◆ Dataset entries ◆

════════════════════

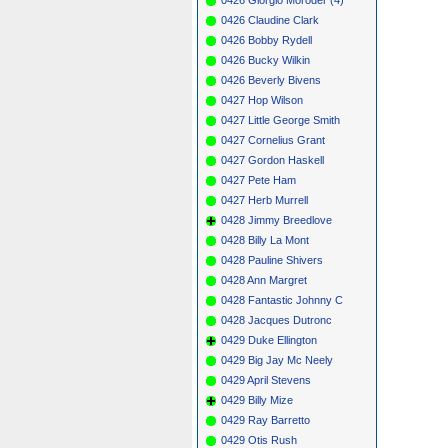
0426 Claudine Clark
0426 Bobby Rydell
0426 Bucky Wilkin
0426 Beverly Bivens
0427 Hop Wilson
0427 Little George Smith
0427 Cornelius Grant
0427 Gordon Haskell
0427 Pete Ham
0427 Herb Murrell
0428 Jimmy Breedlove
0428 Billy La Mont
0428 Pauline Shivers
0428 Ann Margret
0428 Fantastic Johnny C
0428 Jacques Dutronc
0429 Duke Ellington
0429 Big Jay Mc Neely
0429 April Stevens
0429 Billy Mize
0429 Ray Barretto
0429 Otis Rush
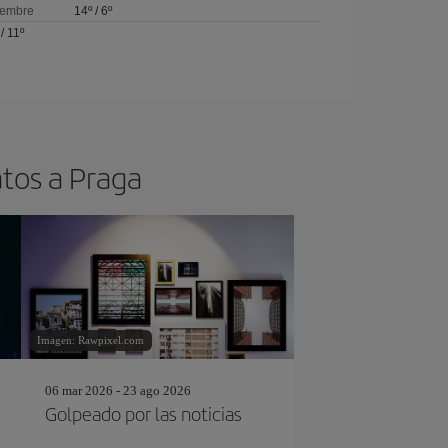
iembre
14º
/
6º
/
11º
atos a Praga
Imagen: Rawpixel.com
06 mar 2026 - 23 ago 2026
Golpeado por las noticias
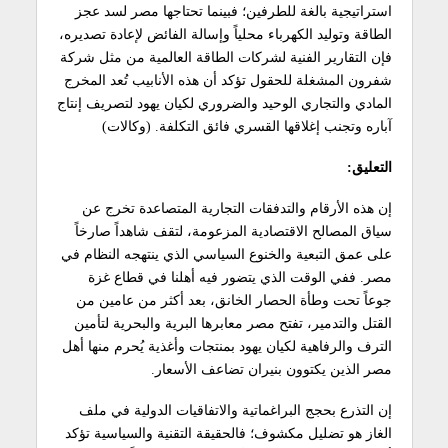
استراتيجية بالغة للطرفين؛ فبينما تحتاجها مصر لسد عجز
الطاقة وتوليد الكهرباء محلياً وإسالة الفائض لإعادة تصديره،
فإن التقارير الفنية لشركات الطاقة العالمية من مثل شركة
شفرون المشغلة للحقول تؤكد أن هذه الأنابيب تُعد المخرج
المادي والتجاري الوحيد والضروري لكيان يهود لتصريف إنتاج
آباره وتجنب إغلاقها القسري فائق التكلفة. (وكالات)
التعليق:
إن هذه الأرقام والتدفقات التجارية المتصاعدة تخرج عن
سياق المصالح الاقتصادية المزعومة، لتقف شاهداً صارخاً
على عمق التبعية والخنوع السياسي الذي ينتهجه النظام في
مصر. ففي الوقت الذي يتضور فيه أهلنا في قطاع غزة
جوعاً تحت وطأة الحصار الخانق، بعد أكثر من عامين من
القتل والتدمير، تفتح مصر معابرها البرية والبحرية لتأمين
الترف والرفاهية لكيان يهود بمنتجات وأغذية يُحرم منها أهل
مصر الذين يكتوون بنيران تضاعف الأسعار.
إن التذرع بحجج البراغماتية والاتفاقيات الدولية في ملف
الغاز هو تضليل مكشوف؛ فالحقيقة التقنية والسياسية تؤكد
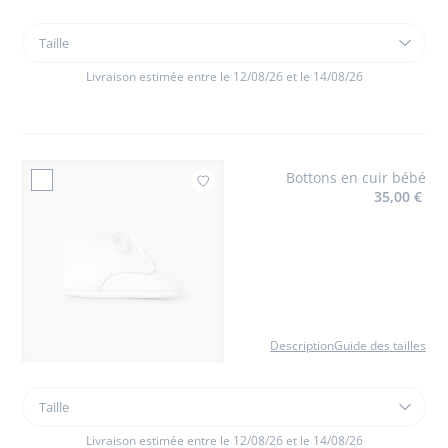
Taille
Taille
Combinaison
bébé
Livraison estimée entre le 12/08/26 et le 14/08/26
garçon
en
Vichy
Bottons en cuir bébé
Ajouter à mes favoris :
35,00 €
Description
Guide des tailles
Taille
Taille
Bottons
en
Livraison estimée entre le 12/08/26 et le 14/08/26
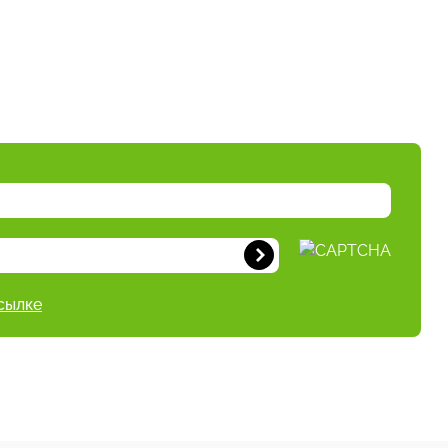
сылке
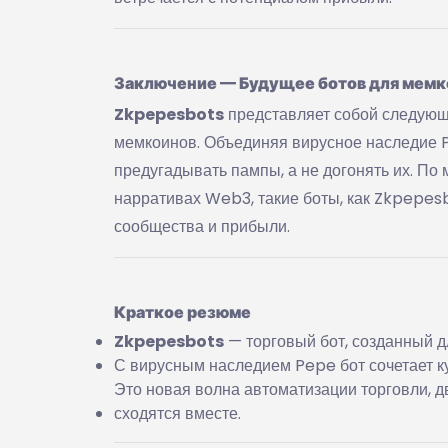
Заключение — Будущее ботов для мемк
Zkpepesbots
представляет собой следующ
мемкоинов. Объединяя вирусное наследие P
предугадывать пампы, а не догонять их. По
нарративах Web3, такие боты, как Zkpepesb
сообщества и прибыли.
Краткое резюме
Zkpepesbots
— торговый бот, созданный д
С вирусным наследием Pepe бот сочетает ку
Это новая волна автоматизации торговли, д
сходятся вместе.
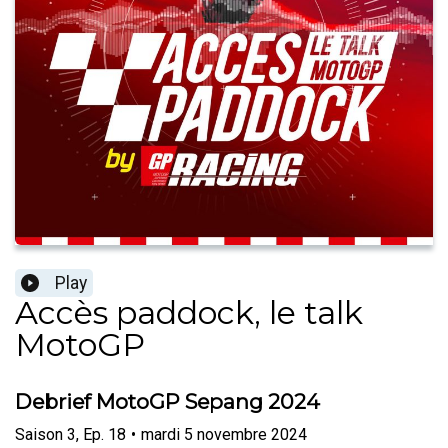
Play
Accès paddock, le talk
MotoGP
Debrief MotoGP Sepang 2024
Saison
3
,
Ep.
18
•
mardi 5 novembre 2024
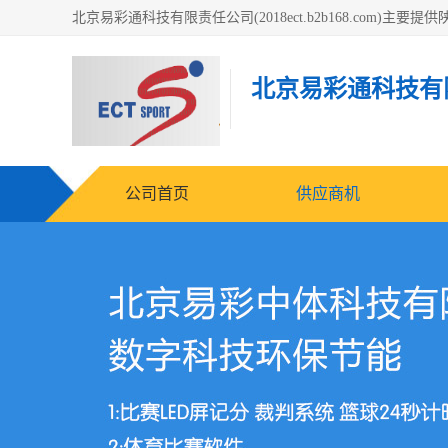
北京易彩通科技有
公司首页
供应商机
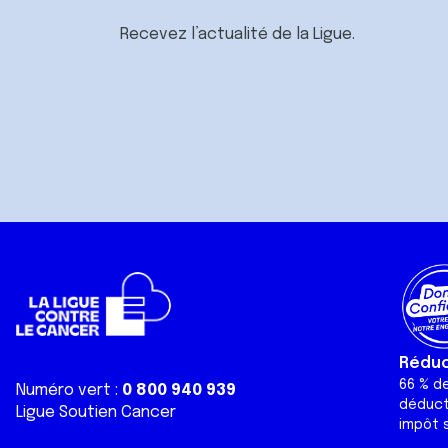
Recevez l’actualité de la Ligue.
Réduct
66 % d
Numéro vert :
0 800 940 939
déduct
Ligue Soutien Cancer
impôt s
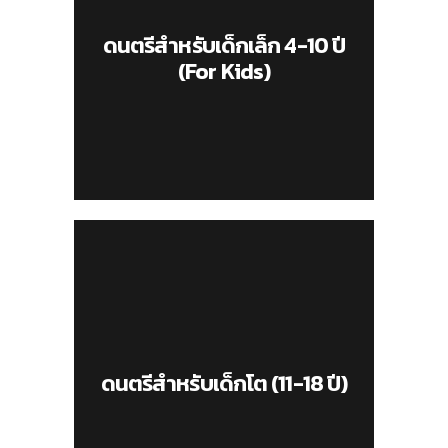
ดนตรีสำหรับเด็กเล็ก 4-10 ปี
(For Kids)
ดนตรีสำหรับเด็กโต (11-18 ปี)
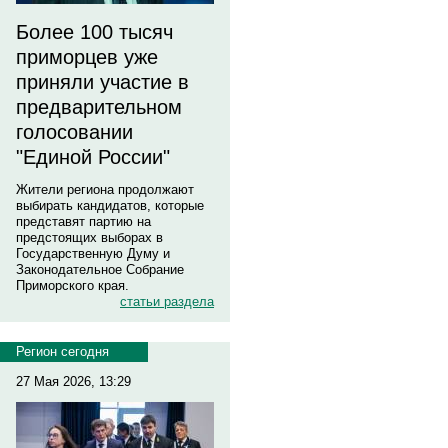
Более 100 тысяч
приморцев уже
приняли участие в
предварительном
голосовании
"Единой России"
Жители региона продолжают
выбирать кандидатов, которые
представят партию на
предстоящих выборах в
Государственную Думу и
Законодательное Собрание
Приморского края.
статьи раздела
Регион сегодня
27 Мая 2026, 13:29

════════════════════

◆ WHAT YOU ARE ASKED TO DO ◆
Out of the records above, pick each line that contains the string "لكيان".

◆ EXERCISE SOLUTION ◆
المادي والتجاري الوحيد والضروري لكيان يهود لتصريف إنتاج
الترف والرفاهية لكيان يهود بمنتجات وأغذية يُحرم منها أهل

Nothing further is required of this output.